Now we have two entries with the same primary key. And I do not know what
to do.
SELECT ctid, id from billing_invoices where id = 27362891;
ctid | id
--------------+----------
(1112690,11) | 27362891
(1112438,26) | 27362891
\d billing_invoices
Table "public.billing_invoices"
Column | Type |
Modifiers
----------------+-----------------------------+---------------------------------------------------------------
id | integer | not null default
nextval('billing_invoices_id_seq'::regclass)
...
created_at | timestamp without time zone |
updated_at | timestamp without time zone |
Indexes:
"billing_invoices_pkey" PRIMARY KEY, btree (id)
On Thu, Apr 12, 2012 at 9:20 AM, Ivan Evtuhovich <evtuhovich@gmail.com> wrote:
Hello,
More then month ago we upgrade DB from 9.0 to 9.1 with pg_upgrade. Then we
move DB to another server with standard pg streaming replication.Now we have two entries with the same primary key. And I do not know what to
do.SELECT ctid, id from billing_invoices where id = 27362891;
ctid | id
--------------+----------
(1112690,11) | 27362891
(1112438,26) | 27362891\d billing_invoices
Table "public.billing_invoices"
Column | Type |
Modifiers----------------+-----------------------------+---------------------------------------------------------------
id | integer | not null default
nextval('billing_invoices_id_seq'::regclass)...
created_at | timestamp without time zone |
updated_at | timestamp without time zone |
Indexes:
"billing_invoices_pkey" PRIMARY KEY, btree (id)
well, the first step is to determine the extent of the damage. we need
to get the database to the point where it can load from a standard
backup, and we need to have the database loaded into a testbed where
we can stitch together the corrections you are going to apply to the
production system. this is probably going to involve a schema level
dump, a custom format data dump, and some trial and error to see which
tables are busted (for each one, dropping the keys, restoring the
data, fixing the data, and restoring the keys, etc). take notes of
everything you fix so that corrections can be back applied to your
production system.
a full file system level backup also couldn't hurt so that the
evidence trail pointing to how this happened isn't destroyed.

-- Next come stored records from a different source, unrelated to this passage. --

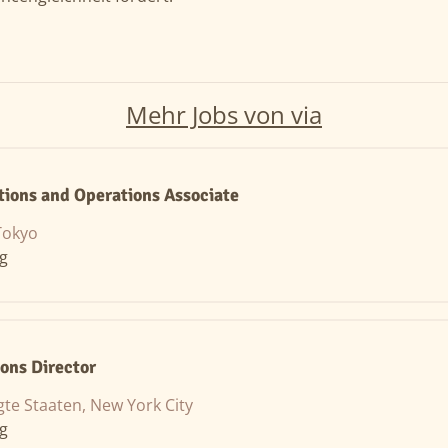
Mehr Jobs von via
tions and Operations Associate
Tokyo
ng
ions Director
gte Staaten, New York City
ng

one the database is fixed and internally consistent, hopefully we can
figure out how this happened. I don't see anything glaring in the
9.1 release notes that points to a fixed pg_upgrade bug that matches
your behavior, so it's not a given that pg_upgrade actually caused the
issue. do you have a database dump around time time you upgraded
(ideally, both before and after?) did you preserve the pre-upgrade
database cluster?
merlin
On Thu, Apr 12, 2012 at 9:20 AM, Ivan Evtuhovich <evtuhovich@gmail.com> wrote:
Hello,
More then month ago we upgrade DB from 9.0 to 9.1 with pg_upgrade. Then we
move DB to another server with standard pg streaming replication.Now we have two entries with the same primary key. And I do not know what to
do.SELECT ctid, id from billing_invoices where id = 27362891;
ctid | id
--------------+----------
(1112690,11) | 27362891
(1112438,26) | 27362891
Per some off-list conversation with Ivan, this is only happening on
the standby. Ivan, what's the precise version of postgres you are
using? When you first went to hs/sr? I bet your clog files are out
of whack (and if so, probably upgrading to recent bugfix postgres and
standby resync is the correct course of action).
merlin
Hi,
our current version both on master and slave is
PostgreSQL 9.1.3 on x86_64-pc-linux-gnu, compiled by gcc-4.4.real (Debian
4.4.5-8) 4.4.5, 64-bit
But as i remember, we start streaming replication on 9.1.2 and then upgrade
to 9.1.3. My ops now on vacations, and we will make standby resync
on Monday, and I'll check, if problem solved.
Thanx you for answer.
On Fri, Apr 13, 2012 at 00:48, Merlin Moncure <mmoncure@gmail.com> wrote:
Show quoted text
On Thu, Apr 12, 2012 at 9:20 AM, Ivan Evtuhovich <evtuhovich@gmail.com>
wrote:Hello,
More then month ago we upgrade DB from 9.0 to 9.1 with pg_upgrade. Then
we
move DB to another server with standard pg streaming replication.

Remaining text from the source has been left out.